(Beginning of Records for the exercise)

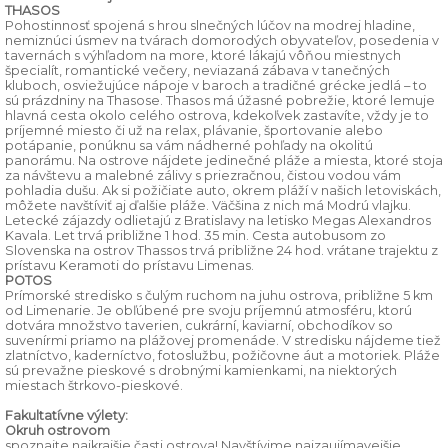
THASOS
Pohostinnosť spojená s hrou slnečných lúčov na modrej hladine,
nemiznúci úsmev na tvárach domorodých obyvateľov, posedenia v
tavernách s výhľadom na more, ktoré lákajú vôňou miestnych
špecialít, romantické večery, neviazaná zábava v tanečných
kluboch, osviežujúce nápoje v baroch a tradičné grécke jedlá – to
sú prázdniny na Thasose. Thasos má úžasné pobrežie, ktoré lemuje
hlavná cesta okolo celého ostrova, kdekoľvek zastavíte, vždy je to
príjemné miesto či už na relax, plávanie, športovanie alebo
potápanie, ponúknu sa vám nádherné pohľady na okolitú
panorámu. Na ostrove nájdete jedinečné pláže a miesta, ktoré stoja
za návštevu a malebné zálivy s priezračnou, čistou vodou vám
pohladia dušu. Ak si požičiate auto, okrem pláží v našich letoviskách,
môžete navštíviť aj ďalšie pláže. Väčšina z nich má Modrú vlajku.
Letecké zájazdy odlietajú z Bratislavy na letisko Megas Alexandros
Kavala. Let trvá približne 1 hod. 35 min. Cesta autobusom zo
Slovenska na ostrov Thassos trvá približne 24 hod. vrátane trajektu z
prístavu Keramoti do prístavu Limenas.
POTOS
Prímorské stredisko s čulým ruchom na juhu ostrova, približne 5 km
od Limenarie. Je obľúbené pre svoju príjemnú atmosféru, ktorú
dotvára množstvo taverien, cukrární, kaviarní, obchodíkov so
suvenírmi priamo na plážovej promenáde. V stredisku nájdeme tiež
zlatníctvo, kaderníctvo, fotoslužbu, požičovne áut a motoriek. Pláže
sú prevažne pieskové s drobnými kamienkami, na niektorých
miestach štrkovo-pieskové.
Fakultatívne výlety:
Okruh ostrovom
spoznajte najkrajšie časti ostrova! Navštívime najzaujímavejšie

(End of Records for the exercise)

**Task to carry out**
Except for the pictures, print the data above exactly.

**Problem solution**
THASOS
Pohostinnosť spojená s hrou slnečných lúčov na modrej hladine,
nemiznúci úsmev na tvárach domorodých obyvateľov, posedenia v
tavernách s výhľadom na more, ktoré lákajú vôňou miestnych
špecialít, romantické večery, neviazaná zábava v tanečných
kluboch, osviežujúce nápoje v baroch a tradičné grécke jedlá – to
sú prázdniny na Thasose. Thasos má úžasné pobrežie, ktoré lemuje
hlavná cesta okolo celého ostrova, kdekoľvek zastavíte, vždy je to
príjemné miesto či už na relax, plávanie, športovanie alebo
potápanie, ponúknu sa vám nádherné pohľady na okolitú
panorámu. Na ostrove nájdete jedinečné pláže a miesta, ktoré stoja
za návštevu a malebné zálivy s priezračnou, čistou vodou vám
pohladia dušu. Ak si požičiate auto, okrem pláží v našich letoviskách,
môžete navštíviť aj ďalšie pláže. Väčšina z nich má Modrú vlajku.
Letecké zájazdy odlietajú z Bratislavy na letisko Megas Alexandros
Kavala. Let trvá približne 1 hod. 35 min. Cesta autobusom zo
Slovenska na ostrov Thassos trvá približne 24 hod. vrátane trajektu z
prístavu Keramoti do prístavu Limenas.
POTOS
Prímorské stredisko s čulým ruchom na juhu ostrova, približne 5 km
od Limenarie. Je obľúbené pre svoju príjemnú atmosféru, ktorú
dotvára množstvo taverien, cukrární, kaviarní, obchodíkov so
suvenírmi priamo na plážovej promenáde. V stredisku nájdeme tiež
zlatníctvo, kaderníctvo, fotoslužbu, požičovne áut a motoriek. Pláže
sú prevažne pieskové s drobnými kamienkami, na niektorých
miestach štrkovo-pieskové.
Fakultatívne výlety:
Okruh ostrovom
spoznajte najkrajšie časti ostrova! Navštívime najzaujímavejšie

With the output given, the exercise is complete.